Uses Lakekeeper's REST catalog interface with credential vending (no static S3 keys in Spark config).

builder = get_spark_builder(CatalogType.LAKEKEEPER)
spark = builder.get_spark_session()

spark.sql("SELECT * FROM lakekeeper.default.users").show()

Note

Lakekeeper always uses "lakekeeper" as the catalog name, regardless of CATALOG_NAME setting.

PostgresCatalogSparkBuilder

Uses PostgreSQL as the Iceberg catalog backend via JDBC. This is the tested and recommended implementation for local development.

builder = get_spark_builder(CatalogType.POSTGRES)
spark = builder.get_spark_session()

GlueCatalogSparkBuilder

Uses AWS Glue as the Iceberg catalog backend. Credentials are resolved via the AWS default credential chain (env vars, ~/.aws/credentials, IAM role) -- no static S3 keys in Spark config.
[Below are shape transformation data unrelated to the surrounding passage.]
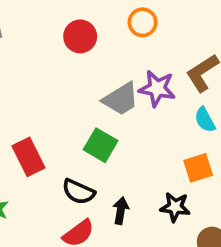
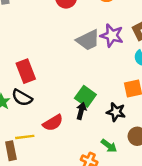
green square: (101, 145) -> (85, 96), moved
black semicircle: (78, 192) -> (22, 98), moved

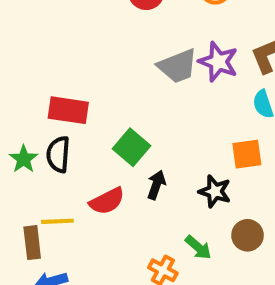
red rectangle: (26, 71) -> (68, 110), turned -65
green square: (85, 96) -> (132, 147), moved
black semicircle: (22, 98) -> (58, 154), turned 60

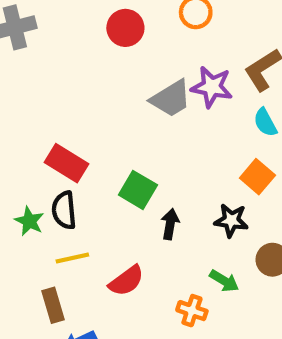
red rectangle: (68, 110) -> (66, 163), turned 33
orange square: (247, 154) -> (257, 177), turned -32
red semicircle: (107, 201) -> (126, 281), moved
yellow line: (57, 221) -> (72, 258), moved

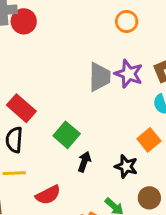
red circle: (125, 28) -> (24, 21), moved
gray trapezoid: (171, 99) -> (100, 77), turned -68

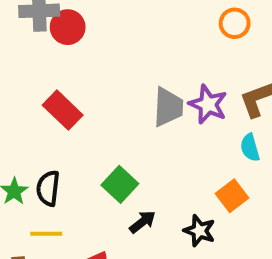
orange circle: (127, 21) -> (235, 23), moved
red rectangle: (21, 108) -> (63, 110), moved
black arrow: (84, 162) -> (143, 222), turned 30

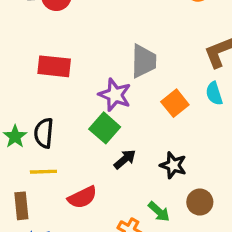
purple star: (208, 104) -> (115, 95), moved
red rectangle: (63, 110) -> (54, 66), turned -36
orange square: (232, 196) -> (175, 103), moved

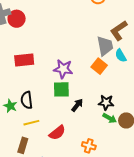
gray trapezoid: (144, 61) -> (105, 46), moved
green square: (105, 128) -> (61, 89), turned -30
brown rectangle: (21, 206) -> (23, 145), turned 35
green arrow: (159, 212) -> (110, 118), moved

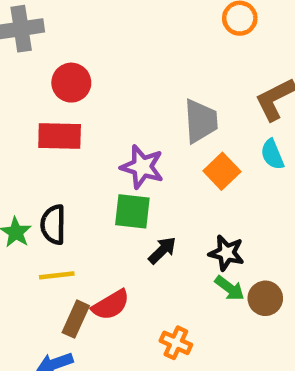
red circle: (17, 19) -> (71, 83), moved
gray trapezoid: (105, 46) -> (201, 121), moved
brown rectangle: (23, 145) -> (76, 319), moved

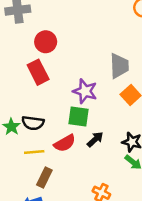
red rectangle: (60, 136) -> (38, 72), turned 60
black semicircle: (53, 225) -> (33, 123), turned -85
red semicircle: (111, 305) -> (65, 143), moved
builder = get_spark_builder(CatalogType.GLUE)
spark = builder.get_spark_session()

Optionally set GLUE_CATALOG_ID for cross-account Glue access.

Supported Catalog Types

Enum Value String Builder Class Credential Handling
CatalogType.POSTGRES "postgres" PostgresCatalogSparkBuilder Static S3 keys from settings
CatalogType.NESSIE "nessie" NessieCatalogSparkBuilder Static S3 keys from settings
CatalogType.LAKEKEEPER "lakekeeper" LakekeeperCatalogSparkBuilder Credential vending (no static keys)
CatalogType.GLUE "glue" GlueCatalogSparkBuilder AWS credential chain (no static keys)

Common Configuration

All builders share:

  • Iceberg runtime (4.0 for Scala 2.13, version 1.10.1)
  • Delta Lake via configure_spark_with_delta_pip
  • Hadoop AWS for S3/MinIO access
  • Nessie Spark extensions for git-like operations
  • PostgreSQL JDBC driver for catalog metadata

The JARs are resolved via Maven/Ivy at session creation time.

Custom App Name

builder = get_spark_builder(CatalogType.NESSIE)
builder._app_name = "My Custom App"
spark = builder.get_spark_session()

Spark Cluster

When using the Docker Spark cluster (just up spark), set:

SPARK_MASTER="spark://localhost:7077"
SPARK_DRIVER_HOST="172.18.0.1"  # Docker bridge gateway IP
SPARK_DRIVER_PORT=7001
SPARK_DRIVER_BLOCK_MANAGER_PORT=7002

For local mode (no cluster):

SPARK_MASTER="local[*]"

See the Spark Cluster guide for details on the Docker-based Spark standalone cluster.